General features
-
Runs on most Unix-based systems, MS-Windows, and Mac OS X.
-
Qt desktop GUI, WEB browser, command line, Gnome Shell Search Plugin, KDE KIO and krunner user interfaces.
-
Searches most common document types. Transparently handles decompression (zip, gzip, bzip2, etc.).
-
Processes all email attachments, and more generally any realistic level of container imbrication (the "msword attachment to a message inside a mailbox in a zip" thingy…) .
-
Powerful query facilities, with boolean searches, phrases, proximity, wildcards, filter on file types and directory tree, accessible through the query language or a GUI query builder interface.
-
Multi-language and multi-character set, internally using Unicode UTF-8.
-
Extensive documentation, with a complete user manual and
manpages for each command.. -
Can use a Firefox extension to index visited Web pages history. See the Howto for more detail.
-
Multiple selectable databases.
-
Stemming performed at query time (can switch stemming language after indexing).
-
An indexer which can be set to run either as a periodic batch job, or as a real-time indexing permanent task.
-
Works equally well with very small or very big datasets. Someone is currently managing a 11 million documents dataset resulting in a 250GB index.
Document types
Recoll can index many document types (along with their compressed versions).

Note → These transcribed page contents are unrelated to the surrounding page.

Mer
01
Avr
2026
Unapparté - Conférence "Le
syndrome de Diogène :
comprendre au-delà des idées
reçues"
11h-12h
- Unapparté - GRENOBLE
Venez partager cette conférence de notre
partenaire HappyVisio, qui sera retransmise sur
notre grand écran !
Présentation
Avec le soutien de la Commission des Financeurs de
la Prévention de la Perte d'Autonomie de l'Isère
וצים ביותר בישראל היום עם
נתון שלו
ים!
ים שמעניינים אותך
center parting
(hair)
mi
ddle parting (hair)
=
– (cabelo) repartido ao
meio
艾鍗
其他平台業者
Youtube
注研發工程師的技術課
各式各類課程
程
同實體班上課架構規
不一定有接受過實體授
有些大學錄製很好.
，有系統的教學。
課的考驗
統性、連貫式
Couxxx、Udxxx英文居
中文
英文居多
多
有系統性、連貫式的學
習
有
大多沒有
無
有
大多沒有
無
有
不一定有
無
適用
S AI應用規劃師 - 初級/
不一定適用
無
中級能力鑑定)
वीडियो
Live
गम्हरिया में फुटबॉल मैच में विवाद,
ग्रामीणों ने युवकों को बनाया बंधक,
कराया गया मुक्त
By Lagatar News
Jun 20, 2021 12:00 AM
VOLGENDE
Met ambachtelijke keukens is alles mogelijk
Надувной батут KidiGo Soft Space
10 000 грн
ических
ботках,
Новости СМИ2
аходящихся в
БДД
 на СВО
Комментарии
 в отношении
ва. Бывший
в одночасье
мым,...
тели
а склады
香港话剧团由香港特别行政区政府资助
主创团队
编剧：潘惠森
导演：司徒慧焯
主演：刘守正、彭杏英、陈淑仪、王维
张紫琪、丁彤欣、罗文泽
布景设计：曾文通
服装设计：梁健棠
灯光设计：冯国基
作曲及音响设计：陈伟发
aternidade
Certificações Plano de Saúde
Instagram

The MS-Windows installer includes the supporting applications, no additional installations are needed. On Linux and MacOS, some types are processed internally, and some need a separate application to be installed to extract the text. Types that only need very common utilities (awk/sed/groff/iconv, Python etc.) are listed in the native section.
Many formats are processed by Python3 scripts. Formats which are processed using only the Python standard library are listed in the native section.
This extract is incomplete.